Mamuka Andghuladze of Transparency International Georgia adds that the whole process lacked transparency from the very beginning: “The exclusion of the stakeholders, i.e. those who were directly affected by the legislation, meant that the process was not transparent. Operators did not know what the government was going to legislate. It later transpired that this was a government bill in name only. In reality, it was initiated by the Communications Commission. GNCC does not publicly admit that its actions were motivated by the Caucasus Online case, but the process related to this company began several months earlier.

“This is a serious issue for which the state, and more specifically the Ministry of Economy and the Communications Commission, cannot evade responsibility. If you analyze the legislation and admit that this is a problematic matter, then why do you not include it in the annual report, and why do you not speak to the public about it?”

The issue is certainly problematic, as the legislative changes include the introduction of a dangerous mechanism that allows the state to control businesses by appointing a temporary manager.

Unprecedented mobilization of the Parliament, and committee sessions lasting until 2 a.m.

Parliamentary activities surrounding the legislation unfolded in intensive mode. Chairman of the Sector Economy Committee, Roman Kakulia, may have been nervous as he knew what he was dealing with, but that did not stop him from organizing committee sessions that lasted until 2 a.m. in order to deliver the required outcome.

“This was truly an exceptional case – during the 8 years of Georgian Dream government, there was literally no precedent for parliamentary sessions to continue for days without a break. I would have been delighted if this became the normal working rhythm for the whole parliamentary year. However, it was evident that this was a party-political exercise. The Parliament and the committee had been tasked with fast-tracking this bill without even consulting the business sector, experts, and members of parliament,” states Levan Koberidze.

During the aforementioned few days, the Sector Economy Committee came under intense scrutiny, as objections were raised during the sessions even by those businesspeople from whom this was not expected based on their lifestyle and relationship with the government. One of them was Magticom owner Gia Jokhtaberidze, who challenged GNCC Chairman Kakha Bekauri:

“My statement had nothing to do with party politics. I have never been and will never be a member of any party. My criticism was directed towards this piece of legislation, GNCC, and its members. Two large transatlantic companies have left Georgia due to their actions. People no longer want to invest here. Luckily, one of these companies was absorbed by the Georgian group Silknet, but now Beeline wants to leave as well. They are fed up with GNCC and want to get out, but are struggling to find a buyer,” Mr. Jokhtaberidze explained.

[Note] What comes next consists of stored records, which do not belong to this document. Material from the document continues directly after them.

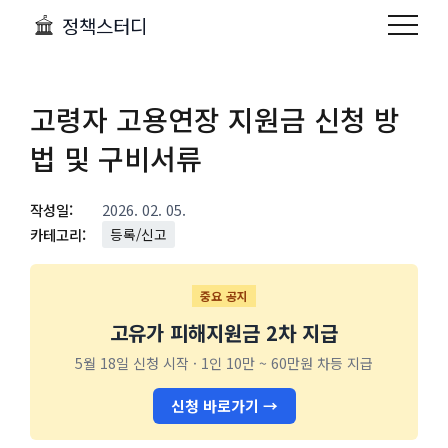
정책스터디
고령자 고용연장 지원금 신청 방
법 및 구비서류
작성일:
2026. 02. 05.
카테고리:
등록/신고
중요 공지
고유가 피해지원금 2차 지급
5월 18일 신청 시작 · 1인 10만 ~ 60만원 차등 지급
신청 바로가기 →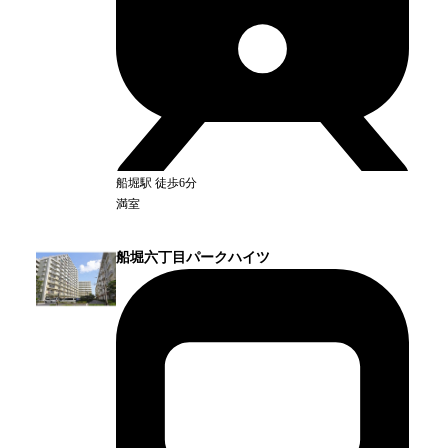
船堀
駅
徒歩6分
満室
船堀六丁目パークハイツ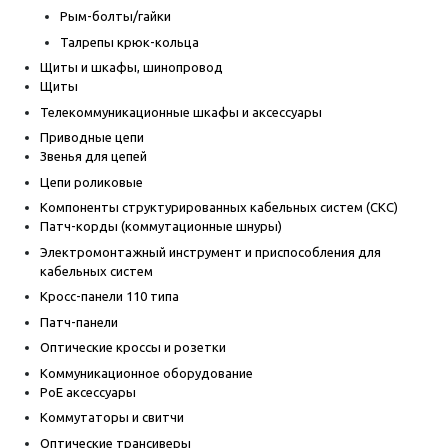
Рым-болты/гайки
Талрепы крюк-кольца
Щиты и шкафы, шинопровод
Щиты
Телекоммуникационные шкафы и аксессуары
Приводные цепи
Звенья для цепей
Цепи роликовые
Компоненты структурированных кабельных систем (СКС)
Патч-корды (коммутационные шнуры)
Электромонтажный инструмент и приспособления для
кабельных систем
Кросс-панели 110 типа
Патч-панели
Оптические кроссы и розетки
Коммуникационное оборудование
PoE аксессуары
Коммутаторы и свитчи
Оптические трансиверы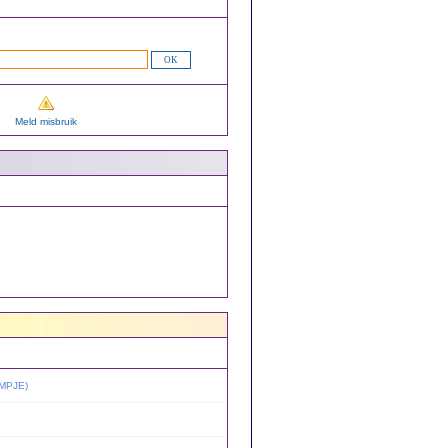
Meld misbruik
MPJE
)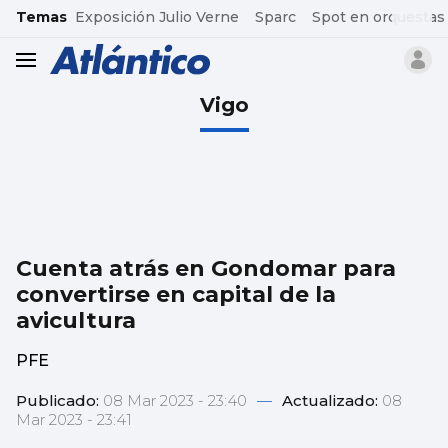
common.go-to-content
Temas
Exposición Julio Verne
Sparc
Spot en orquestas
header.menu.open
Vigo
Cuenta atrás en Gondomar para
convertirse en capital de la
avicultura
PFE
Publicado:
08 Mar 2023 - 23:40
—
Actualizado:
08
Mar 2023 - 23:41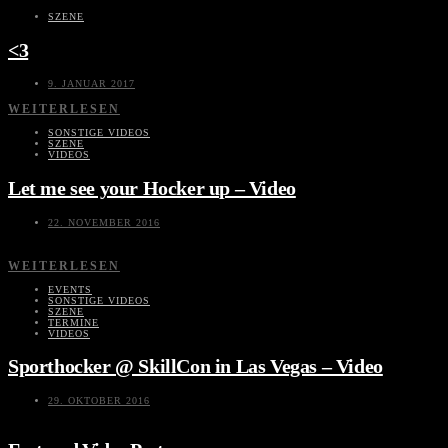
SZENE
<3
9. JANUAR 2017
WEITERLESEN
SONSTIGE VIDEOS
SZENE
VIDEOS
Let me see your Hocker up – Video
22. NOVEMBER 2016
WEITERLESEN
EVENTS
SONSTIGE VIDEOS
SZENE
TERMINE
VIDEOS
Sporthocker @ SkillCon in Las Vegas – Video
29. OKTOBER 2016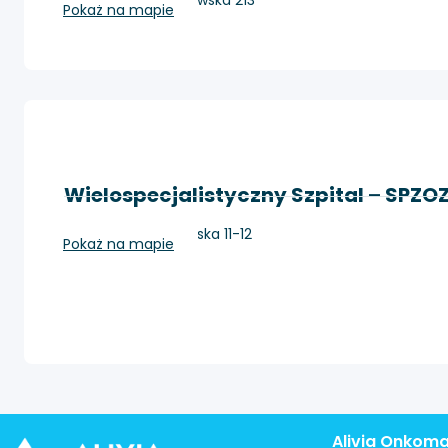
Wrocław, ul. Borowska 213
Pokaż na mapie
Wielospecjalistyczny Szpital – SPZO
Zgorzelec, Lubańska 11-12
Pokaż na mapie
Alivia Onkom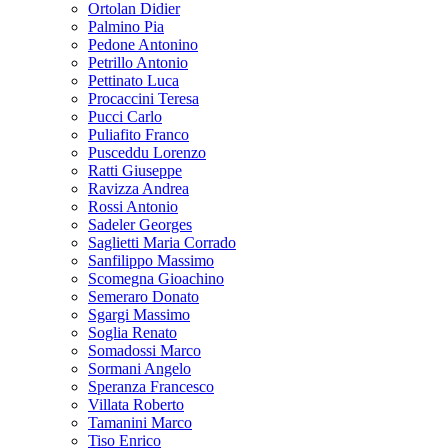
Ortolan Didier
Palmino Pia
Pedone Antonino
Petrillo Antonio
Pettinato Luca
Procaccini Teresa
Pucci Carlo
Puliafito Franco
Pusceddu Lorenzo
Ratti Giuseppe
Ravizza Andrea
Rossi Antonio
Sadeler Georges
Saglietti Maria Corrado
Sanfilippo Massimo
Scomegna Gioachino
Semeraro Donato
Sgargi Massimo
Soglia Renato
Somadossi Marco
Sormani Angelo
Speranza Francesco
Villata Roberto
Tamanini Marco
Tiso Enrico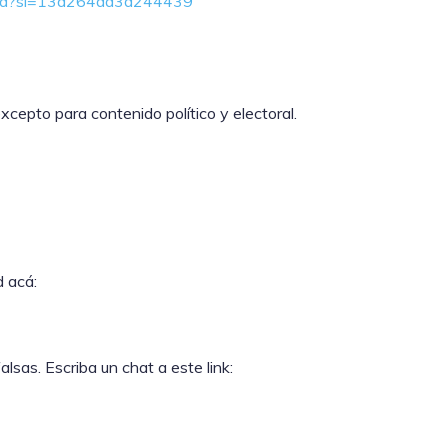
sXa?si=13a264dd3d244439
cepto para contenido político y electoral.
d acá:
sas. Escriba un chat a este link: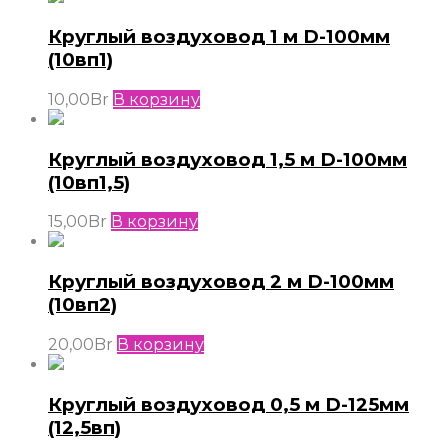
Круглый воздуховод 1 м D-100мм
(10вп1)
10,00
Br
В корзину
Круглый воздуховод 1,5 м D-100мм
(10вп1,5)
15,00
Br
В корзину
Круглый воздуховод 2 м D-100мм
(10вп2)
20,00
Br
В корзину
Круглый воздуховод 0,5 м D-125мм
(12,5вп)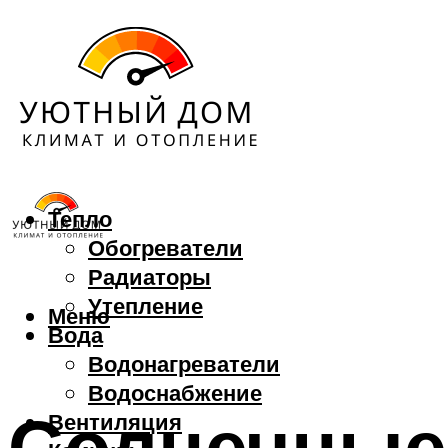
Тепло
Обогреватели
Радиаторы
Утепление
Меню
Вода
Водонагреватели
Водоснабжение
Солнечные 
Вентиляция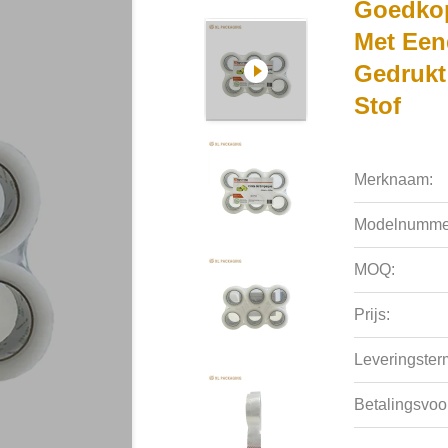
Goedkop
Met Een
Gedrukt
Stof
Merknaam:
Modelnumme
MOQ:
Prijs:
Leveringsterm
Betalingsvoo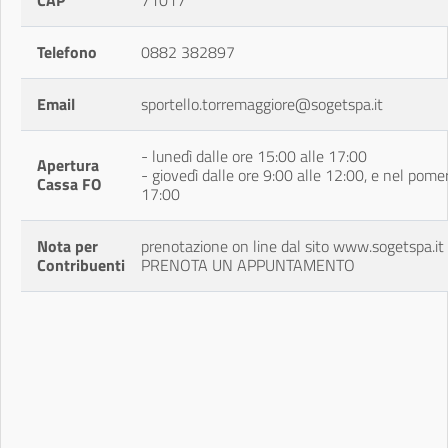
CAP
71017
Telefono
0882 382897
Email
sportello.torremaggiore@sogetspa.it
- lunedì dalle ore 15:00 alle 17:00
Apertura
- giovedì dalle ore 9:00 alle 12:00, e nel pomer
Cassa FO
17:00
Nota per
prenotazione on line dal sito www.sogetspa.i
Contribuenti
PRENOTA UN APPUNTAMENTO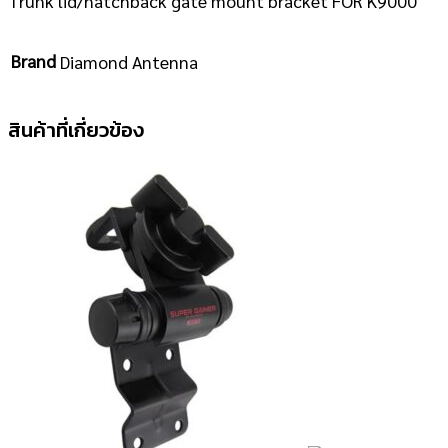
Trunk lid/hatchback gate mount bracket FOR K9000
Brand
Diamond Antenna
สินค้าที่เกี่ยวข้อง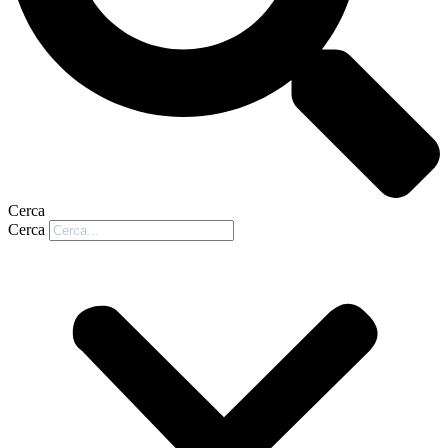
Cerca
Cerca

The Magticom owner told the GNCC chairman directly that the law was being devised specifically for Caucasus Online: “More than a year has passed since the change in Caucasus Online shareholding. The company has continued to operate normally, increasing its number of subscribers in Georgia and withstanding the disruptions created by the coronavirus pandemic. The question is, does Caucasus Online constitute critical infrastructure? How many independent fibre networks are coming into Georgia, and does this critical infrastructure concern Caucasus Online at all?” 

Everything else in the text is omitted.